Professional visualization and comprehensive analysis of model performance, feature importance, and prediction quality.

In [None]:
# =============================================================================
# ADVANCED VISUALIZATION & RESULTS ANALYSIS
# =============================================================================

print("📊 ADVANCED VISUALIZATION & RESULTS ANALYSIS")
print("=" * 50)

if model_performance is not None and predictions_pd is not None:
    
    # Create comprehensive visualization dashboard
    fig = plt.figure(figsize=(20, 16))
    
    # 1. Time Series Prediction Plot
    ax1 = plt.subplot(3, 3, 1)
    viz_data = pd.DataFrame({
        'Actual': y_test_pd,
        'Predicted': predictions_pd
    })
    
    viz_data.plot(ax=ax1, alpha=0.8, linewidth=2)

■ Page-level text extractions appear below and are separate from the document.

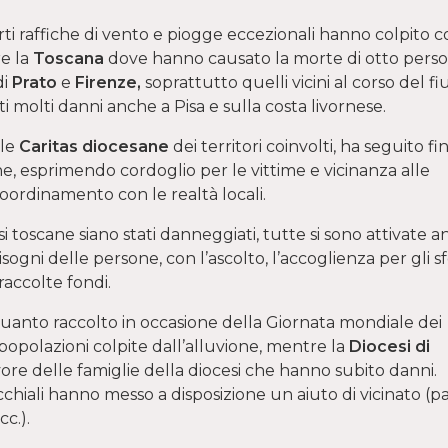
ti raffiche di vento e piogge eccezionali hanno colpito 
re la
Toscana
dove hanno causato la morte di otto pers
di
Prato
e
Firenze,
soprattutto quelli vicini al corso del f
ti molti danni anche a Pisa e sulla costa livornese.
 le
Caritas diocesane
dei territori coinvolti, ha seguito fin
e, esprimendo cordoglio per le vittime e vicinanza alle
 coordinamento con le realtà locali.
si toscane siano stati danneggiati, tutte si sono attivate 
isogni delle persone, con l’ascolto, l’accoglienza per gli sf
accolte fondi.
anto raccolto in occasione della Giornata mondiale dei
opolazioni colpite dall’alluvione, mentre la
Diocesi di
vore delle famiglie della diocesi che hanno subito danni.
cchiali hanno messo a disposizione un aiuto di vicinato (pas
cc.).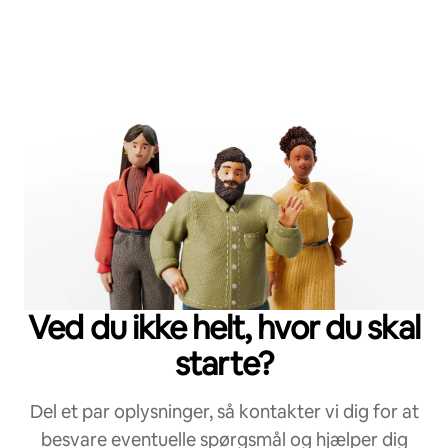
Ved du ikke helt, hvor du skal
starte?
Del et par oplysninger, så kontakter vi dig for at
besvare eventuelle spørgsmål og hjælper dig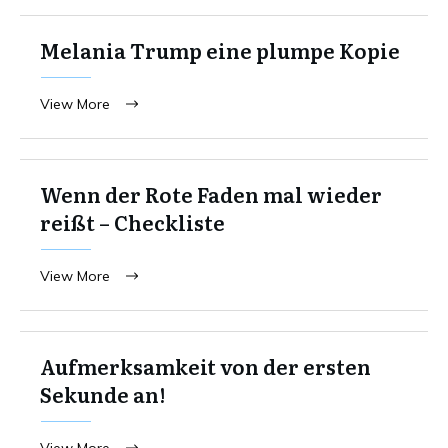
Melania Trump eine plumpe Kopie
View More
Wenn der Rote Faden mal wieder
reißt – Checkliste
View More
Aufmerksamkeit von der ersten
Sekunde an!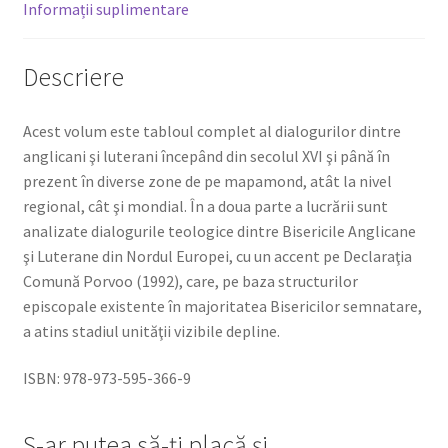
luterani
Informații suplimentare
Descriere
Acest volum este tabloul complet al dialogurilor dintre
anglicani şi luterani începând din secolul XVI şi până în
prezent în diverse zone de pe mapamond, atât la nivel
regional, cât şi mondial. În a doua parte a lucrării sunt
analizate dialogurile teologice dintre Bisericile Anglicane
şi Luterane din Nordul Europei, cu un accent pe Declaraţia
Comună Porvoo (1992), care, pe baza structurilor
episcopale existente în majoritatea Bisericilor semnatare,
a atins stadiul unităţii vizibile depline.
ISBN: 978-973-595-366-9
S-ar putea să-ți placă și…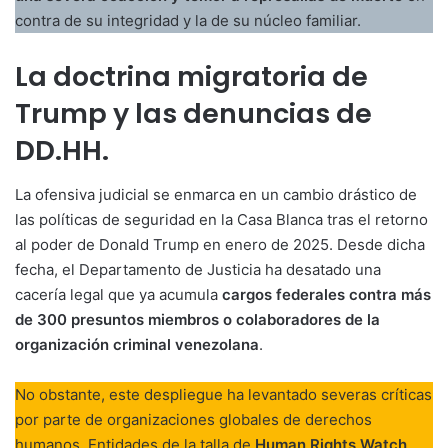
contra de su integridad y la de su núcleo familiar.
La doctrina migratoria de
Trump y las denuncias de
DD.HH.
La ofensiva judicial se enmarca en un cambio drástico de
las políticas de seguridad en la Casa Blanca tras el retorno
al poder de Donald Trump en enero de 2025. Desde dicha
fecha, el Departamento de Justicia ha desatado una
cacería legal que ya acumula
cargos federales contra más
de 300 presuntos miembros o colaboradores de la
organización criminal venezolana
.
No obstante, este despliegue ha levantado severas críticas
por parte de organizaciones globales de derechos
humanos. Entidades de la talla de
Human Rights Watch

    ax1.set_title(f'{TARGET_COIN.title()} Realized Volatility Forecasting\nTime Series Predictions', 
                  fontsize=12, fontweight='bold')

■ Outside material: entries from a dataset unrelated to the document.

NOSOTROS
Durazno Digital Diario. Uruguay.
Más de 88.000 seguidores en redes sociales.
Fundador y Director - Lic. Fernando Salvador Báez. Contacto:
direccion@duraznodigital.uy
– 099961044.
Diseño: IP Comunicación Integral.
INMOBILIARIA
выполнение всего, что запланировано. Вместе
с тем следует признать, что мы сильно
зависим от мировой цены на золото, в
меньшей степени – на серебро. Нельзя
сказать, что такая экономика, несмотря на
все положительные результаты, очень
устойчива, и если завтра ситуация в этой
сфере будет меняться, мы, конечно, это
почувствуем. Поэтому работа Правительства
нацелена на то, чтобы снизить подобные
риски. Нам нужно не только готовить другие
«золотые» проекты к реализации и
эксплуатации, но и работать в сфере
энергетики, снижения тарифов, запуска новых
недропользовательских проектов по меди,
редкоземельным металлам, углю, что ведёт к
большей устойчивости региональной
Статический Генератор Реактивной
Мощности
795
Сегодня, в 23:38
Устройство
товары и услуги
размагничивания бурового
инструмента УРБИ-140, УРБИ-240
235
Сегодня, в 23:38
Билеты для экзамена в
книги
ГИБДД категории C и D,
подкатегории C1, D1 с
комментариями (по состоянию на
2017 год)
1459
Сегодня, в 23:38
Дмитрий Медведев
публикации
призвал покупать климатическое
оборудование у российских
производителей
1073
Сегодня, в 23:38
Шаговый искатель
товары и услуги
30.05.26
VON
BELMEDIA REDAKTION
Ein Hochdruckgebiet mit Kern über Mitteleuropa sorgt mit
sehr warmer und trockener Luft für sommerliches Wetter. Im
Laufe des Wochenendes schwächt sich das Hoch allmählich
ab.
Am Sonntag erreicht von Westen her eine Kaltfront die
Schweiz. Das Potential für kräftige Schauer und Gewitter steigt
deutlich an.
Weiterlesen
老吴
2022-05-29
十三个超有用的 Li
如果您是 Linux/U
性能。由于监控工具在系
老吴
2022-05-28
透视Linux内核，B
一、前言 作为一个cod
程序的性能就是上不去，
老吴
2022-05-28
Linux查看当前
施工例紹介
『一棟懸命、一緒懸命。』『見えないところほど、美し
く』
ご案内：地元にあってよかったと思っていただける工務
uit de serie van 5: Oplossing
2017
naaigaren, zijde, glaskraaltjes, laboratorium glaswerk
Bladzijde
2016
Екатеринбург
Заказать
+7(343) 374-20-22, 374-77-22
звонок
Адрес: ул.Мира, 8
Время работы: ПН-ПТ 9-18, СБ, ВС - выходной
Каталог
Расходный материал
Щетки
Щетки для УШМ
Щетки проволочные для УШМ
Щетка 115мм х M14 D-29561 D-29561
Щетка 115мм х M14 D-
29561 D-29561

    ax1.set_ylabel('Realized Volatility')
    ax1.grid(True, alpha=0.3)
    ax1.legend()
    
    # 2. Prediction Scatter Plot
    ax2 = plt.subplot(3, 3, 2)
    ax2.scatter(y_test_pd, predictions_pd, alpha=0.6, s=30, color='darkblue')
    
    # Perfect prediction line
    min_val = min(y_test_pd.min(), predictions_pd.min())
    max_val = max(y_test_pd.max(), predictions_pd.max())

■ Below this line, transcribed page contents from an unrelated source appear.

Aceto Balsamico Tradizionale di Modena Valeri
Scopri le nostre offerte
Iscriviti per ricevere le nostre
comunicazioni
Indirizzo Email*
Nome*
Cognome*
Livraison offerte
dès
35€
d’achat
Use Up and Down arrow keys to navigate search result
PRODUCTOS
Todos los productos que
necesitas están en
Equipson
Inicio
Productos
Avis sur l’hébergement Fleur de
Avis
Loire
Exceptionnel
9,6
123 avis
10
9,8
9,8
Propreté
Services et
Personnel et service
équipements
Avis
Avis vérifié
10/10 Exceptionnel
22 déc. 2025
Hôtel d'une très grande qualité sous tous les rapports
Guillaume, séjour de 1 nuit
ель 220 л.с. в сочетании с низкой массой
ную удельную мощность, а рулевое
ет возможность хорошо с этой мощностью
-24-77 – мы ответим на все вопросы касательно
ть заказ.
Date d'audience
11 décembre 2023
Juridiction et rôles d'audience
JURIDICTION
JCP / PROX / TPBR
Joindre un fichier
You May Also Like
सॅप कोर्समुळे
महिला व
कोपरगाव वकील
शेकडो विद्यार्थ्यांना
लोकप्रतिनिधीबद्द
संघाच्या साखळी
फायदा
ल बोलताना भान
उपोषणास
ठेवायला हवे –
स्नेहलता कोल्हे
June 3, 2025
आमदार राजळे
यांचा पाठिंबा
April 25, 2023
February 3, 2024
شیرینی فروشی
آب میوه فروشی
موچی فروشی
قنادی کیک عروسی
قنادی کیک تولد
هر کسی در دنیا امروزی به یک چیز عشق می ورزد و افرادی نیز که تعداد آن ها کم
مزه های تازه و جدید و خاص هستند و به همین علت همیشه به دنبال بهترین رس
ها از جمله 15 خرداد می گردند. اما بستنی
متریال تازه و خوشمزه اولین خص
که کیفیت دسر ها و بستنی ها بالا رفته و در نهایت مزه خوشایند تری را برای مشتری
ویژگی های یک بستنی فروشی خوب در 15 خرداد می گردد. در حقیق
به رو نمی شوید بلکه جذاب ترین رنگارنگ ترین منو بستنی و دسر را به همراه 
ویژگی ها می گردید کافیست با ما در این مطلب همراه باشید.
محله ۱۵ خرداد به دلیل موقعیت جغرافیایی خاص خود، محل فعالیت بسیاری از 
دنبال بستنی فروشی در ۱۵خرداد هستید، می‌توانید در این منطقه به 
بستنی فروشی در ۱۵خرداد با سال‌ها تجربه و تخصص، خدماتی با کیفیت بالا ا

    ax2.plot([min_val, max_val], [min_val, max_val], 'r--', linewidth=2, label='Perfect Prediction')
    
    ax2.set_xlabel('Actual Volatility')
    ax2.set_ylabel('Predicted Volatility')
    ax2.set_title(f'Prediction Accuracy\nR² = {model_performance["r2_score"]:.4f}', 
                  fontsize=12, fontweight='bold')
    ax2.grid(True, alpha=0.3)
    ax2.legend()
    
    # 3. Residuals Plot
    ax3 = plt.subplot(3, 3, 3)
    residuals = y_test_pd - predictions_pd
    ax3.scatter(predictions_pd, residuals, alpha=0.6, s=30, color='darkgreen')
    ax3.axhline(y=0, color='red', linestyle='--', linewidth=2)
    ax3.set_xlabel('Predicted Volatility')
    ax3.set_ylabel('Residuals')
    ax3.set_title(f'Residuals Analysis\nMAE = {model_performance["mae"]:.6f}', 
                  fontsize=12, fontweight='bold')
    ax3.grid(True, alpha=0.3)
    
    # 4. Prediction Distribution
    ax4 = plt.subplot(3, 3, 4)
    y_test_pd.hist(bins=30, alpha=0.7, label='Actual', color='blue', density=True)
    predictions_pd.hist(bins=30, alpha=0.7, label='Predicted', color='orange', density=True)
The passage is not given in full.